§ **Task statement**: Looking at the data below, how many lines include the word "вкус"? Respond with the number only.

[Extracted page text data]
########
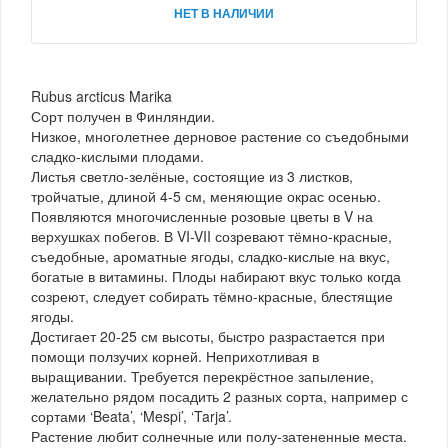
НЕТ В НАЛИЧИИ
Rubus arcticus Marika
Сорт получен в Финляндии.
Низкое, многолетнее дерновое растение со съедобными
сладко-кислыми плодами.
Листья светло-зелёные, состоящие из 3 листков,
тройчатые, длиной 4-5 см, меняющие окрас осенью.
Появляются многочисленные розовые цветы в V на
верхушках побегов. В VI-VII созревают тёмно-красные,
съедобные, ароматные ягоды, сладко-кислые на вкус,
богатые в витамины. Плоды набирают вкус только когда
созреют, следует собирать тёмно-красные, блестящие
ягоды.
Достигает 20-25 см высоты, быстро разрастается при
помощи ползучих корней. Неприхотливая в
выращивании. Требуется перекрёстное запыление,
желательно рядом посадить 2 разных сорта, например с
сортами ‘Beata’, ‘Mespi’, ‘Tarja’.
Растение любит солнечные или полу-затененные места.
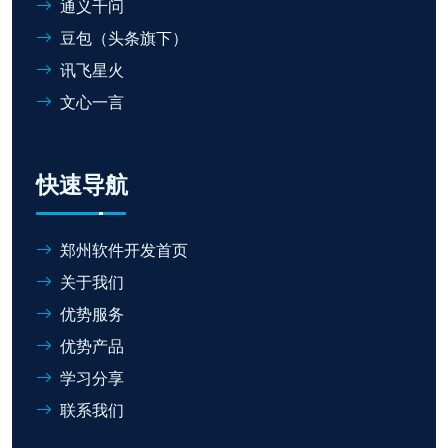
通义千问
豆包（头条旗下）
讯飞星火
文心一言
快速导航
郑州软件开发首页
关于我们
优势服务
优势产品
学习分享
联系我们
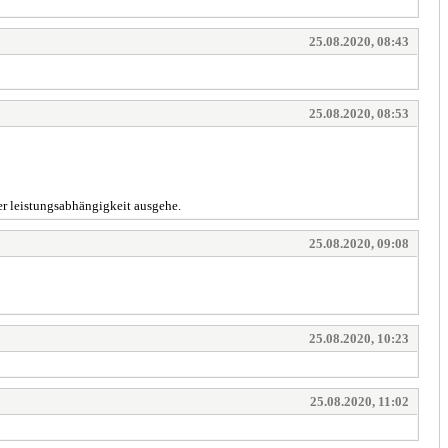
25.08.2020, 08:43
25.08.2020, 08:53
ner leistungsabhängigkeit ausgehe.
25.08.2020, 09:08
25.08.2020, 10:23
25.08.2020, 11:02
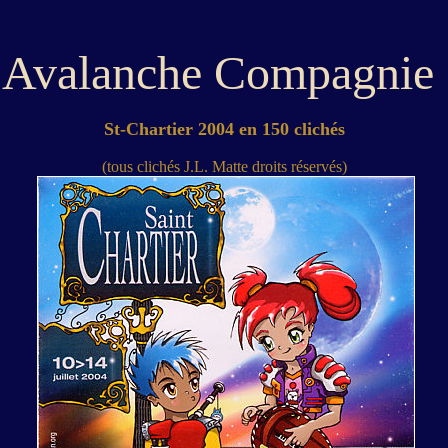
Avalanche Compagnie
St-Chartier 2004 en 150 clichés
(tous clichés J.L. Matte droits réservés)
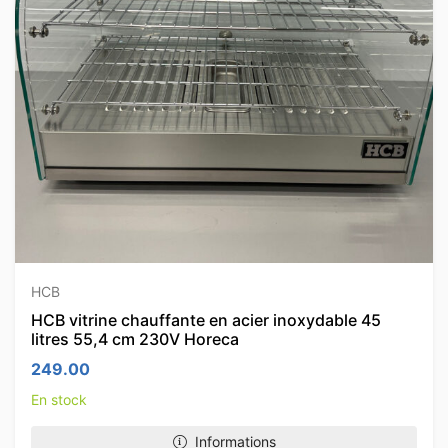
HCB
HCB vitrine chauffante en acier inoxydable 45
litres 55,4 cm 230V Horeca
249.00
En stock
Informations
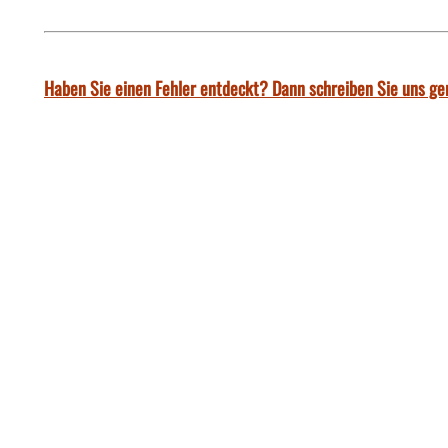
Haben Sie einen Fehler entdeckt? Dann schreiben Sie uns ge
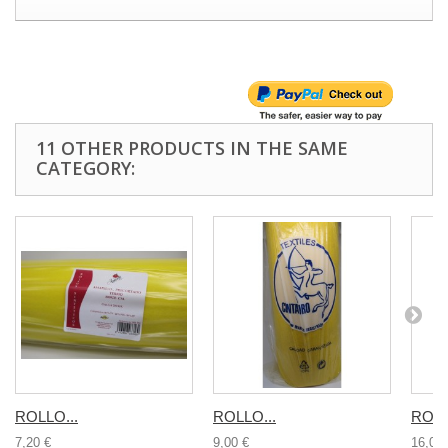
11 OTHER PRODUCTS IN THE SAME
CATEGORY:
ROLLO...
ROLLO...
ROLL
7,20 €
9,00 €
16,00 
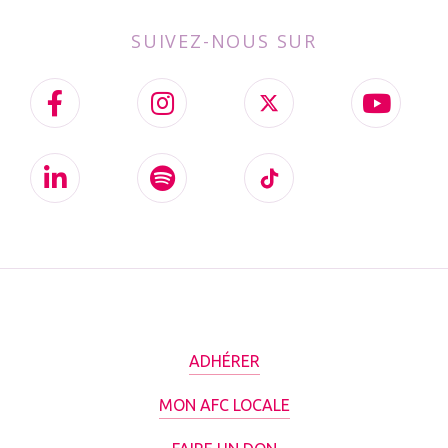
SUIVEZ-NOUS SUR
ADHÉRER
MON AFC LOCALE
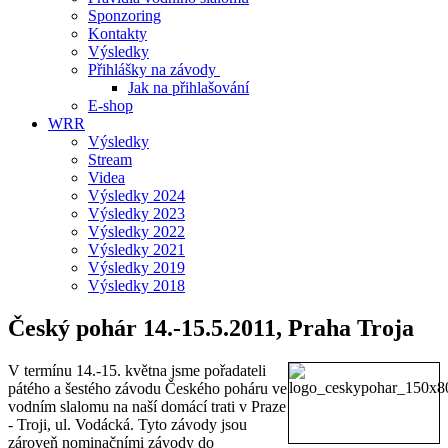
Sponzoring
Kontakty
Výsledky
Přihlášky na závody
Jak na přihlašování
E-shop
WRR
Výsledky
Stream
Videa
Výsledky 2024
Výsledky 2023
Výsledky 2022
Výsledky 2021
Výsledky 2019
Výsledky 2018
Český pohár 14.-15.5.2011, Praha Troja
V termínu 14.-15. května jsme pořadateli
pátého a šestého závodu Českého poháru ve
vodním slalomu na naší domácí trati v Praze
- Troji, ul. Vodácká. Tyto závody jsou
zároveň nominačními závody do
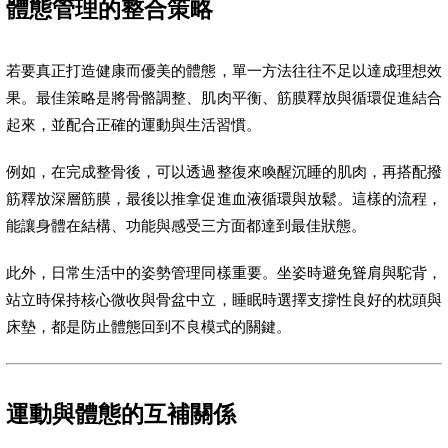
體態管理的整合策略
若要真正打造健康而優美的體態，單一方法往往不足以達成理想效
果。最佳策略是將骨骼調整、肌肉平衡、筋膜釋放與循環促進結合
起來，並配合正確的運動與生活習慣。
例如，在完成整骨後，可以透過整復來喚醒沉睡的肌肉，再搭配撥
筋釋放深層筋膜，最後以推拿促進血液循環與放鬆。這樣的流程，
能讓身體在結構、功能與感受三方面都達到最佳狀態。
此外，日常生活中的姿勢管理同樣重要。坐姿時避免聳肩與駝背，
站立時保持核心微收與骨盆中立，睡眠時選擇支撐性良好的枕頭與
床墊，都是防止體態回到不良模式的關鍵。
運動與體態的互補關係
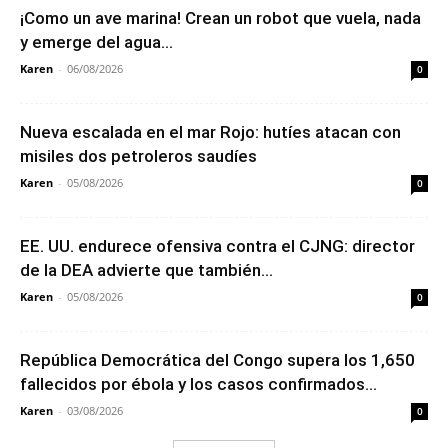
¡Como un ave marina! Crean un robot que vuela, nada
y emerge del agua...
Karen
-
06/08/2026
0
Nueva escalada en el mar Rojo: hutíes atacan con
misiles dos petroleros saudíes
Karen
-
05/08/2026
0
EE. UU. endurece ofensiva contra el CJNG: director
de la DEA advierte que también...
Karen
-
05/08/2026
0
República Democrática del Congo supera los 1,650
fallecidos por ébola y los casos confirmados...
Karen
-
03/08/2026
0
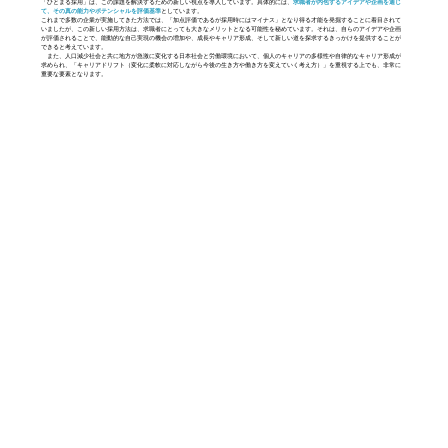
「ひとまる採用」は、この課題を解決するための新しい視点を導入しています。具体的には、
求職者が内包するアイデアや企画を通じ
て、その真の能力やポテンシャルを評価基準
としています。
これまで多数の企業が実施してきた方法では、「加点評価であるが採用時にはマイナス」となり得る才能を発掘することに着目されて
いましたが、この新しい採用方法は、求職者にとっても大きなメリットとなる可能性を秘めています。それは、自らのアイデアや企画
が評価されることで、能動的な自己実現の機会の増加や、成長やキャリア形成、そして新しい道を探求するきっかけを提供することが
できると考えています。
また、人口減少社会と共に地方が急激に変化する日本社会と労働環境において、個人のキャリアの多様性や自律的なキャリア形成が
求められ、「キャリアドリフト（変化に柔軟に対応しながら今後の生き方や働き方を変えていく考え方）」を重視する上でも、非常に
重要な要素となります。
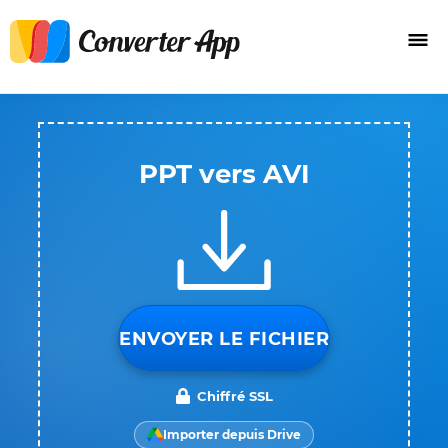
PPT vers AVI
ENVOYER LE FICHIER
Chiffré SSL
Importer depuis Drive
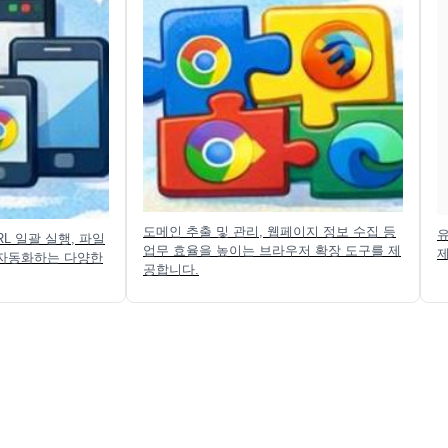
도메인 추출 및 관리, 웹페이지 정보 수집 등
RL 일괄 실행, 파일
업무 효율을 높이는 브라우저 확장 도구를 제
 자동화하는 다양한
공합니다.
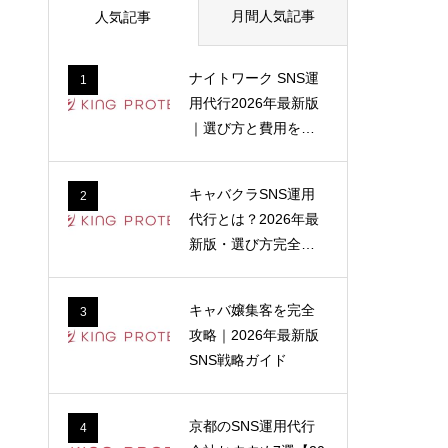
月間人気記事
人気記事
ナイトワーク SNS運
1
用代行2026年最新版
｜選び方と費用を解
説
キャバクラSNS運用
2
代行とは？2026年最
新版・選び方完全ガ
イド
キャバ嬢集客を完全
3
攻略｜2026年最新版
SNS戦略ガイド
京都のSNS運用代行
4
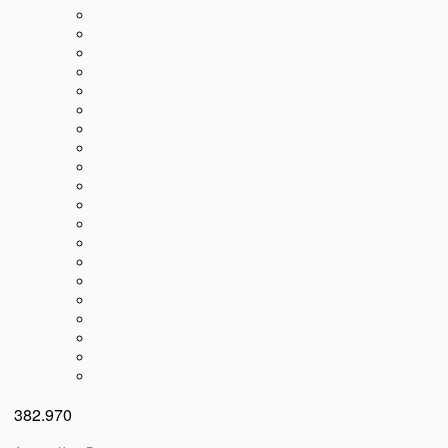
382.970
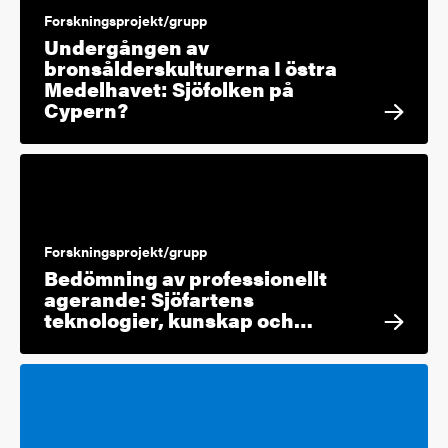
Forskningsprojekt/grupp
Undergången av
bronsålderskulturerna I östra
Medelhavet: Sjöfolken på
Cypern?
Forskningsprojekt/grupp
Bedömning av professionellt
agerande: Sjöfartens
teknologier, kunskap och…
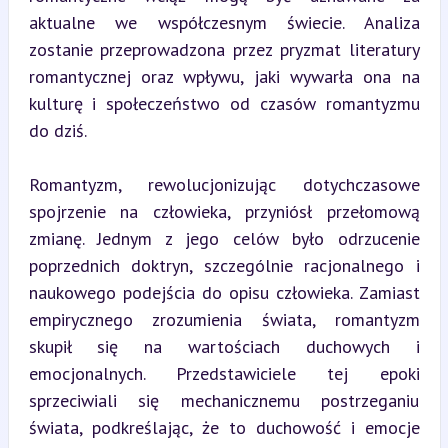
aktualne we współczesnym świecie. Analiza 
zostanie przeprowadzona przez pryzmat literatury 
romantycznej oraz wpływu, jaki wywarła ona na 
kulturę i społeczeństwo od czasów romantyzmu 
do dziś.
Romantyzm, rewolucjonizując dotychczasowe 
spojrzenie na człowieka, przyniósł przełomową 
zmianę. Jednym z jego celów było odrzucenie 
poprzednich doktryn, szczególnie racjonalnego i 
naukowego podejścia do opisu człowieka. Zamiast 
empirycznego zrozumienia świata, romantyzm 
skupił się na wartościach duchowych i 
emocjonalnych. Przedstawiciele tej epoki 
sprzeciwiali się mechanicznemu postrzeganiu 
świata, podkreślając, że to duchowość i emocje 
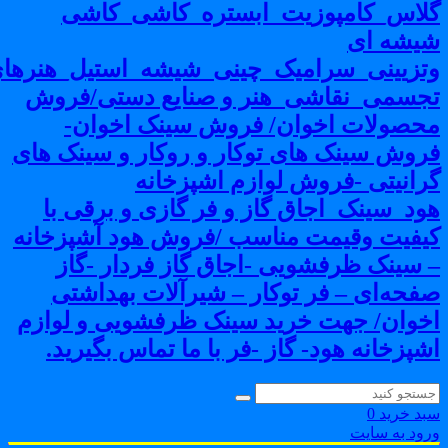
لاس_کامپوزیت_ابستره_کاشی_کاشی
یشه ای
تزیینی_سرامیک_چینی_شیشه_استیل_هنرهای
جسمی_نقاشی_هنر و صنایع دستی/فروش
حصولات اخوان/ فروش سینک اخوان-
روش سینک های توکار و روکار و سینک های
رانیتی -فروش لوازم اشپزخانه
ود_سینک_اجاق گاز و فر گازی و برقی با
یفیت وقیمت مناسب /فروش هود آشپزخانه
 سینک ظرفشویی -اجاق گاز فردار -گاز
فحه‌ای – فر توکار – شیرآلات بهداشتی
خوان/ جهت خرید سینک ظرفشویی و لوازم
شپزخانه هود- گاز -فر با ما تماس بگیرید.
بد خرید
0
رود به سایت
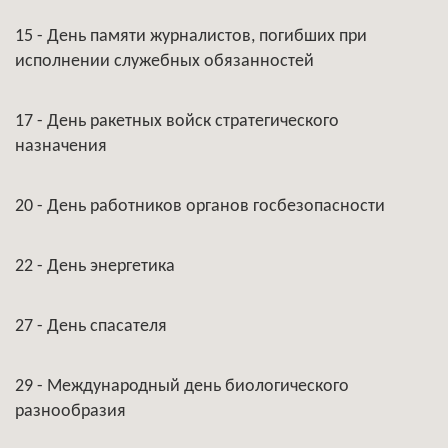
15 - День памяти журналистов, погибших при
исполнении служебных обязанностей
17 - День ракетных войск стратегического
назначения
20 - День работников органов госбезопасности
22 - День энергетика
27 - День спасателя
29 - Международный день биологического
разнообразия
########
§ **Result of the task**: 2